An emulsion is generally produced by using a high-pressure emulsification equipment for efficient breaking-up, dispersing, and emulsification.

The conventional high-pressure emulsification equipment is available either in the type which does not involve application of a pressure (back pressure) in a direction reverse to the direction of flow of the emulsion fluid at the outlet of the equipment or the type which involves application of a back pressure equal to about 20-25% of the pressure acting on the point of high-pressure emulsifying action in the high-pressure emulsification zone. Although emulsions can be produced by using such emulsification equipment, a great deal of energy is required for applying a high pressure to the point of emulsifying action in the high-pressure emulsification zone or for causing the emulsion fluid to traverse the point of emulsifying action repeatedly to produce an emulsion consisting of microglobular particles with diameters in the range of tens through hundreds of nanometers. In addition, it is difficult to obtain microglobules uniform in particle diameter. Thus, the conventional high-pressure emulsification equipment is not necessarily a satisfactory equipment. In particular, it is difficult to produce an emulsion consisting of microglobules (a mean particle diameter not greater than 70 nm) by using the conventional high-pressure emulsification equipment.

SUMMARY OF THE INVENTION

The present invention has for its object to provide a method of producing an emulsion consisting of uniform and microfine globules with a reduced energy input (a shorter treatment time or a lower pressure) with ease.

After much research the inventors of the present invention discovered by chance that the above-mentioned object can be accomplished by the simple procedure of applying a back pressure equal to not less than 0.2% but less than 5% of the pressure acting on the point of high-pressure emulsifying action in a high-pressure em ulsification zone (hereinafter referred to as processing pressure) in the course of production of an emulsion with a high-pressure emulsification equipment. The present invention has been developed on the basis of the above finding.

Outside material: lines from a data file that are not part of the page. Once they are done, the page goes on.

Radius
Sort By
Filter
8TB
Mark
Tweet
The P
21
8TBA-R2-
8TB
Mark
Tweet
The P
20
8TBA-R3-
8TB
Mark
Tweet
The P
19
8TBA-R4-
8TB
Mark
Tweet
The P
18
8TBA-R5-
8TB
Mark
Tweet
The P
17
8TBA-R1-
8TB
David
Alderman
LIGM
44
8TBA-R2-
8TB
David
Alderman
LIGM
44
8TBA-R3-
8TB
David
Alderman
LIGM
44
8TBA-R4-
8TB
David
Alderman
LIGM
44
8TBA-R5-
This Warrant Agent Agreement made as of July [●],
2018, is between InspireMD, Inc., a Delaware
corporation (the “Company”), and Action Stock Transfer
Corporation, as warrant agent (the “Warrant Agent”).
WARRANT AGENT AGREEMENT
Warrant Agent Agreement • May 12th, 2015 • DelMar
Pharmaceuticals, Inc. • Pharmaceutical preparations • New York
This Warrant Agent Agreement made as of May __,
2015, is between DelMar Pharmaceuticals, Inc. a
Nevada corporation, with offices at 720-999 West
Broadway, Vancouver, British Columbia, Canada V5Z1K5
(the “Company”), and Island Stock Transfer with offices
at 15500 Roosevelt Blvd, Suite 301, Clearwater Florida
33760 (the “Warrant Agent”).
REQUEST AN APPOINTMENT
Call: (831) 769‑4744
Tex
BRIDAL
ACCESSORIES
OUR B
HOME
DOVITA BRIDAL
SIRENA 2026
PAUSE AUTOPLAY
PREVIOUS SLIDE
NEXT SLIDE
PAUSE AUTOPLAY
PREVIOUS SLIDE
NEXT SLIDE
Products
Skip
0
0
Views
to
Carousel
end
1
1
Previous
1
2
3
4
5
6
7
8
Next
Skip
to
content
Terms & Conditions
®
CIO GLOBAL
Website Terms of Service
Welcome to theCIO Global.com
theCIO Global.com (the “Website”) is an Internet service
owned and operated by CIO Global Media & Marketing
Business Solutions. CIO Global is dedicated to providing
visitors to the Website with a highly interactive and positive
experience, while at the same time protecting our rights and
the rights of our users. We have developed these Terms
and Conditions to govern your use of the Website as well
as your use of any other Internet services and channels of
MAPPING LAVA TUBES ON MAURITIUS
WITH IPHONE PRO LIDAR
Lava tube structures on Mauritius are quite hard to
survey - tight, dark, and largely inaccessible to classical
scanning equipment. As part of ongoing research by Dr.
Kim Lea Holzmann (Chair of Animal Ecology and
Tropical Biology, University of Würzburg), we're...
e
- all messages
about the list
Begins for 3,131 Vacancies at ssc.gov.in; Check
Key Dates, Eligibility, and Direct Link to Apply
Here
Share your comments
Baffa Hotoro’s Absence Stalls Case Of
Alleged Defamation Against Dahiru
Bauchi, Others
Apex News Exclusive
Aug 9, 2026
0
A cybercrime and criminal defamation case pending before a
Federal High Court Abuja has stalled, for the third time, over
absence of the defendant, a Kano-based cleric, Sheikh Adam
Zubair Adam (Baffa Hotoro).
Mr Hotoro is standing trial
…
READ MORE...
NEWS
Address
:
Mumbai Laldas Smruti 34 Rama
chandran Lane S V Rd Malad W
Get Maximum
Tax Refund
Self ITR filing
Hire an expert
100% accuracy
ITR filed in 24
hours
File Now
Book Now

BRIEF DESCRIPTION OF THE DRAWINGS

FIG. 1 is a schematic view of a general high-pressure emulsification apparatus according to the invention;

FIGS. 2-1 to 2-5 are schematic views of devices for applying back pressure to the high-pressure emulsification zone in a high-pressure emulsification apparatus;

FIG. 3 is a graph showing particle size distribution of emulsions obtained using the present invention (open circles) and the prior art (closed circles);

FIG. 4 is a graph showing the relationship between particle diameter and back pressure.

The present invention is essentially focused on the back pressure applied to the outlet region of a high-pressure emulsification equipment.

The present invention is now described in detail.

Referring to FIG. 1 of the drawings, the arrow indicates the direction of flow of the mixture of emulsion or liposome components. The reference numeral 1 represents a feed stock supply tank, 2 a pump, 3 a high-pressure emulsification zone, 4 a back pressure device, 5 a pressure meter for measuring the pressure acting on the point of high-pressure emulsifying action in the high-pressure emulsification zone, and 6 a pressure meter for measuring the back pressure. The back pressure device may be any of the devices shown in FIGS. 2-1 to 2-5, where the arrow indicates the direction of flow of the mixture of emulsion or liposome components and region where the back pressure is generated.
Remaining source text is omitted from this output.